→ **PROBLEM TO WORK ON**: In the entries that follow, the first line to write out is the one containing "verilmesine özen gösterilmelidir. Yumurta", and the last is the one containing "которым пришлось совершить спуск, чтобы". Reproduce that stretch exactly, with nothing before or after it.

────────────────────

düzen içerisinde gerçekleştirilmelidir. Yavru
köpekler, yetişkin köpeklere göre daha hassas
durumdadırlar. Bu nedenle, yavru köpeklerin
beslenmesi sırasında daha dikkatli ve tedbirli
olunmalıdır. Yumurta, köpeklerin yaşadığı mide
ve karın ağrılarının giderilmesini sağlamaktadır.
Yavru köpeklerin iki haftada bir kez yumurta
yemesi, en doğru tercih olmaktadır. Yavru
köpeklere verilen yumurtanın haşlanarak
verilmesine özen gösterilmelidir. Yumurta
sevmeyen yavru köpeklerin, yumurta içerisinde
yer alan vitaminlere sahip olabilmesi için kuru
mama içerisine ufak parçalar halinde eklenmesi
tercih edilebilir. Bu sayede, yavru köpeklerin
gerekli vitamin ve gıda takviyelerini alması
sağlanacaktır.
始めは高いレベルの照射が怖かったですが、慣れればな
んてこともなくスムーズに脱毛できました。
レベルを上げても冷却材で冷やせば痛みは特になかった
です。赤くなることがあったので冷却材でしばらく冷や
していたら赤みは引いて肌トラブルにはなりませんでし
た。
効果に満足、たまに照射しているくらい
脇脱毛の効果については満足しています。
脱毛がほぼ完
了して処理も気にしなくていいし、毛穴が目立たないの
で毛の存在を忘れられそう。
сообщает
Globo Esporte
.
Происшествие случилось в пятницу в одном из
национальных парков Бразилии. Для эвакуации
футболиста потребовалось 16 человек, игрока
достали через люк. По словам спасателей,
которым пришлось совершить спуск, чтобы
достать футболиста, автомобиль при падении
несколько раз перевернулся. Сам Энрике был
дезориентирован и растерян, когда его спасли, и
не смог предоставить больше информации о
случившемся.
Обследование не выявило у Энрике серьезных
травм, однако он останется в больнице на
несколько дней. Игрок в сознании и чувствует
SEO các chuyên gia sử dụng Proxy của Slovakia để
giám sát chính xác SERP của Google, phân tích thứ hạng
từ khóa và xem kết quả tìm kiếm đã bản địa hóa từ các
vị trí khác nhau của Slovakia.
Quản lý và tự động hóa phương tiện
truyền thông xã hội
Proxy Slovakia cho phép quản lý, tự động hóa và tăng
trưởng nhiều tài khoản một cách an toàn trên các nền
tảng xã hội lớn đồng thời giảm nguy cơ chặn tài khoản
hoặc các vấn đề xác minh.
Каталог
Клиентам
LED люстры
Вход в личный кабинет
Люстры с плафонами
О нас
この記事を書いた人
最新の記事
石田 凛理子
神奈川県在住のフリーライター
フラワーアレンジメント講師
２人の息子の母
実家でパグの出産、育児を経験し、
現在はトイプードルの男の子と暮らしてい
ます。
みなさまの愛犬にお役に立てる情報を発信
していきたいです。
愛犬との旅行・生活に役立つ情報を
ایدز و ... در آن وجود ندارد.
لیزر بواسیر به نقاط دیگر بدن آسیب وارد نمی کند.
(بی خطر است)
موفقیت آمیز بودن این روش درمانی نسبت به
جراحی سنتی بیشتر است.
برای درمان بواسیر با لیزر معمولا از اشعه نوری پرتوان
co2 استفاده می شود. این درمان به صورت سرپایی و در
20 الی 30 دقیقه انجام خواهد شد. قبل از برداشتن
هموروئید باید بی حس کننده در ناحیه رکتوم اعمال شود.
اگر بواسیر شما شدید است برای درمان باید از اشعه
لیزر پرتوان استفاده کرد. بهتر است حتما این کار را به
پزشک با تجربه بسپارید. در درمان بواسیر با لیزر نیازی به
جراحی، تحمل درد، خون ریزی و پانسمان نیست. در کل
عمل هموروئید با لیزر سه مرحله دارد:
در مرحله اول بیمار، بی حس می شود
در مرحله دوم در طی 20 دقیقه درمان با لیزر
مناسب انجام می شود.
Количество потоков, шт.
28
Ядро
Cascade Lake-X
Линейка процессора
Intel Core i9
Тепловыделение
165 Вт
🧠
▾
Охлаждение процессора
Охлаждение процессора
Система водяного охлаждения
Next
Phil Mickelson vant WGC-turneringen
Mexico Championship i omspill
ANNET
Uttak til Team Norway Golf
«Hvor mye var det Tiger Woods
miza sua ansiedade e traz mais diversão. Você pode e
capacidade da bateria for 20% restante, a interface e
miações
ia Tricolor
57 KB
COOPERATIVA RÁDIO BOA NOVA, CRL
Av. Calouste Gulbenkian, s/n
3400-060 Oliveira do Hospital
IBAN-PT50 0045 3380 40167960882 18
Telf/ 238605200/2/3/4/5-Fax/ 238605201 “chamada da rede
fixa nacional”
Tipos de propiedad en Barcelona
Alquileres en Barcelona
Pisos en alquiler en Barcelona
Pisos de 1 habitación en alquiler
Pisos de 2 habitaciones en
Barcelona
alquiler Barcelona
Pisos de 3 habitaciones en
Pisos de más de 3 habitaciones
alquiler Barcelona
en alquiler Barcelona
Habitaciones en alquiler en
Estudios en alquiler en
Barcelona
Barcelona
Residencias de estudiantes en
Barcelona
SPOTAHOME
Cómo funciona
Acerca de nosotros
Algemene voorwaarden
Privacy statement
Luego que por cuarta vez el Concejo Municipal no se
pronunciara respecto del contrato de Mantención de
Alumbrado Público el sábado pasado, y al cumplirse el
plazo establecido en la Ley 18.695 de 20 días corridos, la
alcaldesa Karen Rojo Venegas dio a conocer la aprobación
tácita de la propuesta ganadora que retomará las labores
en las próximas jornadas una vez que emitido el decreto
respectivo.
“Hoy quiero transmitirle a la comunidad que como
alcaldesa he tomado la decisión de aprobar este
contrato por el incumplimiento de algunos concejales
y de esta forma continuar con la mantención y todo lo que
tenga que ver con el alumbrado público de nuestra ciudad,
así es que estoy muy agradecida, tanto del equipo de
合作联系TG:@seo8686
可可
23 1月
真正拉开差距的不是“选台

────────────────────

→ **FINAL ANSWER**:
verilmesine özen gösterilmelidir. Yumurta
sevmeyen yavru köpeklerin, yumurta içerisinde
yer alan vitaminlere sahip olabilmesi için kuru
mama içerisine ufak parçalar halinde eklenmesi
tercih edilebilir. Bu sayede, yavru köpeklerin
gerekli vitamin ve gıda takviyelerini alması
sağlanacaktır.
始めは高いレベルの照射が怖かったですが、慣れればな
んてこともなくスムーズに脱毛できました。
レベルを上げても冷却材で冷やせば痛みは特になかった
です。赤くなることがあったので冷却材でしばらく冷や
していたら赤みは引いて肌トラブルにはなりませんでし
た。
効果に満足、たまに照射しているくらい
脇脱毛の効果については満足しています。
脱毛がほぼ完
了して処理も気にしなくていいし、毛穴が目立たないの
で毛の存在を忘れられそう。
сообщает
Globo Esporte
.
Происшествие случилось в пятницу в одном из
национальных парков Бразилии. Для эвакуации
футболиста потребовалось 16 человек, игрока
достали через люк. По словам спасателей,
которым пришлось совершить спуск, чтобы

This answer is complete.